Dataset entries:
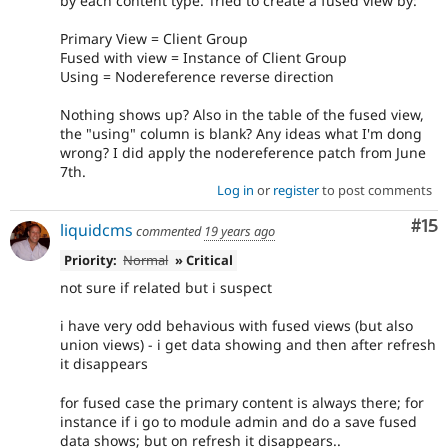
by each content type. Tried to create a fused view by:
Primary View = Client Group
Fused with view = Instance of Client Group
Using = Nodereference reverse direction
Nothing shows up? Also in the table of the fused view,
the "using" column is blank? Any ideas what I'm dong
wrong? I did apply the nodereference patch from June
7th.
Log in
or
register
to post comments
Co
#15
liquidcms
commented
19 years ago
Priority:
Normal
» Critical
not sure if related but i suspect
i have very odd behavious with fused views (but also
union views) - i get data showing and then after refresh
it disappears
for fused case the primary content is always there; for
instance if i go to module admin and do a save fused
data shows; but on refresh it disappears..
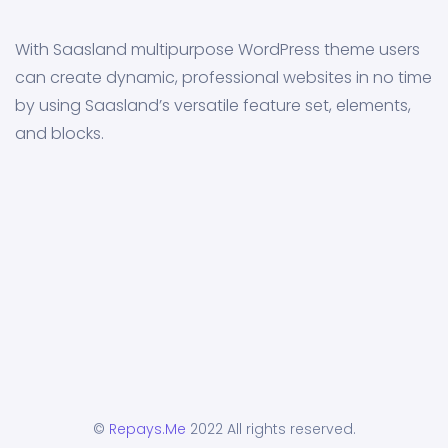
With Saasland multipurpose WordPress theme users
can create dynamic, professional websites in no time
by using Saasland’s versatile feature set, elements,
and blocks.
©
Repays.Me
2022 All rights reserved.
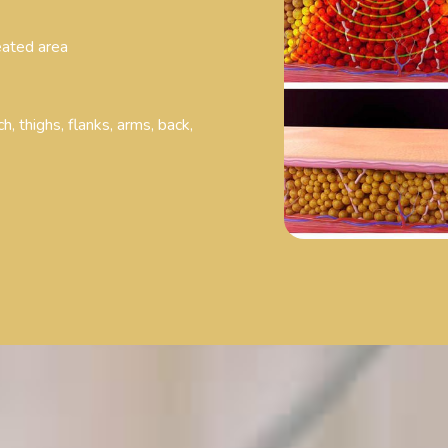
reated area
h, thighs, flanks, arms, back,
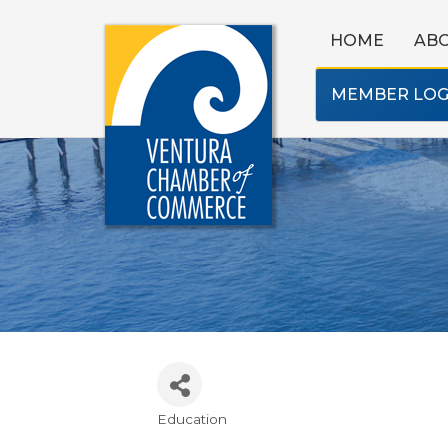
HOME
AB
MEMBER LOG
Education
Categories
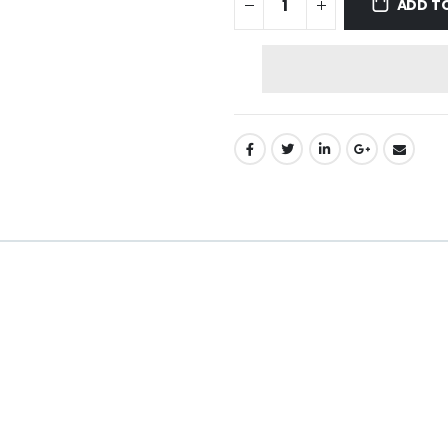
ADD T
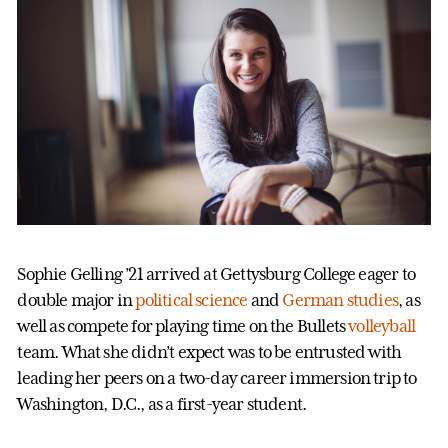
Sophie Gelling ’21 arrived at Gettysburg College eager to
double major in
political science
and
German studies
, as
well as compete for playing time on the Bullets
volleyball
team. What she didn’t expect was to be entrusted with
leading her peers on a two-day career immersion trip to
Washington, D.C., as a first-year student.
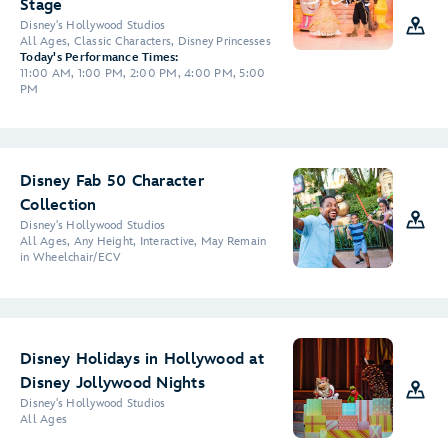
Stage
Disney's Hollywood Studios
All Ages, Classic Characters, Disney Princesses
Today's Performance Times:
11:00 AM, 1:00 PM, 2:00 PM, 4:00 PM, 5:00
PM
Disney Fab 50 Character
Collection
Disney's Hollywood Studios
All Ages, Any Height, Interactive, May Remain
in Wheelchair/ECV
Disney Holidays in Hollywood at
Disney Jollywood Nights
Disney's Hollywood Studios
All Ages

Task to carry out: The reply must hold exactly the lines from the one containing "Disney Fab 50 Character" to the last line of the entries, and nothing more.

Task output:
Disney Fab 50 Character
Collection
Disney's Hollywood Studios
All Ages, Any Height, Interactive, May Remain
in Wheelchair/ECV
Disney Holidays in Hollywood at
Disney Jollywood Nights
Disney's Hollywood Studios
All Ages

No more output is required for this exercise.